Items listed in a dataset
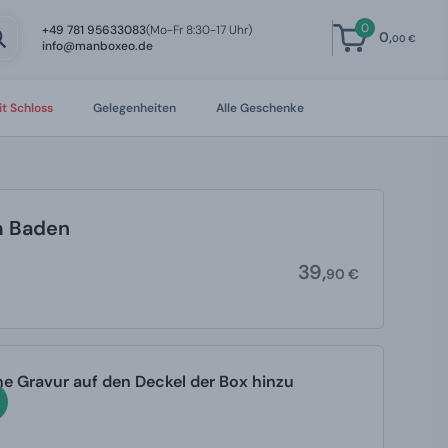
0
+49 781 95633083
(Mo-Fr 8:30-17 Uhr)
0,
00 €
info@manboxeo.de
t Schloss
Gelegenheiten
Alle Geschenke
m Baden
39,
90 €
ine Gravur auf den Deckel der Box hinzu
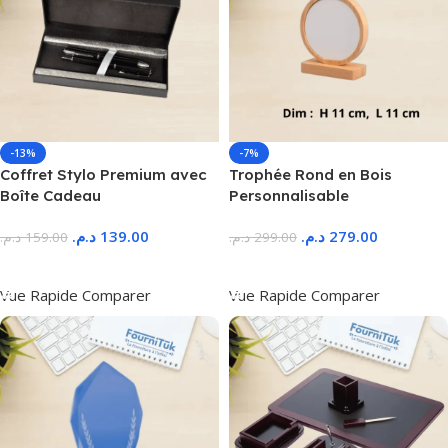
-13%
-7%
Coffret Stylo Premium avec
Trophée Rond en Bois
Boîte Cadeau
Personnalisable
د.م.
139.00
د.م.
279.00
د.م.
159.00
د.م.
299.00
Ajouter Au Panier
Ajouter Au Panier
Vue Rapide
Comparer
Vue Rapide
Comparer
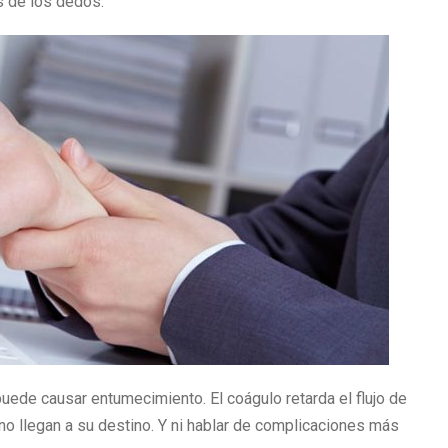
s de los dedos.
ede causar entumecimiento. El coágulo retarda el flujo de
s no llegan a su destino. Y ni hablar de complicaciones más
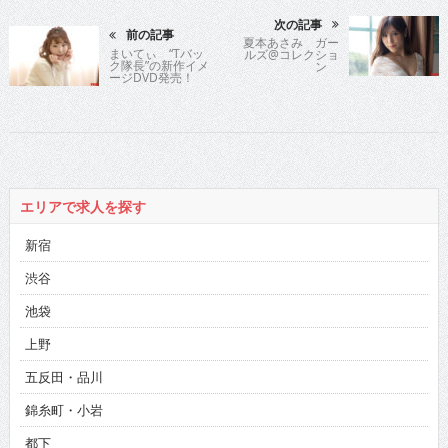
次の記事
前の記事
夏本あさみ ガー
まいてぃ “Tバッ
ルズ@コレクショ
ク隊長”の新作イメ
ン
ージDVD発売！
エリアで求人を探す
新宿
渋谷
池袋
上野
五反田・品川
錦糸町・小岩
都下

## Task to complete
Return the records above exactly as written. Do not include their images.

## Response to this task
0
+49 781 95633083
(Mo-Fr 8:30-17 Uhr)
0,
00 €
info@manboxeo.de
t Schloss
Gelegenheiten
Alle Geschenke
m Baden
39,
90 €
ine Gravur auf den Deckel der Box hinzu
-13%
-7%
Coffret Stylo Premium avec
Trophée Rond en Bois
Boîte Cadeau
Personnalisable
د.م.
139.00
د.م.
279.00
د.م.
159.00
د.م.
299.00
Ajouter Au Panier
Ajouter Au Panier
Vue Rapide
Comparer
Vue Rapide
Comparer
s de los dedos.
ede causar entumecimiento. El coágulo retarda el flujo de
s no llegan a su destino. Y ni hablar de complicaciones más
次の記事
前の記事
夏本あさみ ガー
まいてぃ “Tバッ
ルズ@コレクショ
ク隊長”の新作イメ
ン
ージDVD発売！
エリアで求人を探す
新宿
渋谷
池袋
上野
五反田・品川
錦糸町・小岩
都下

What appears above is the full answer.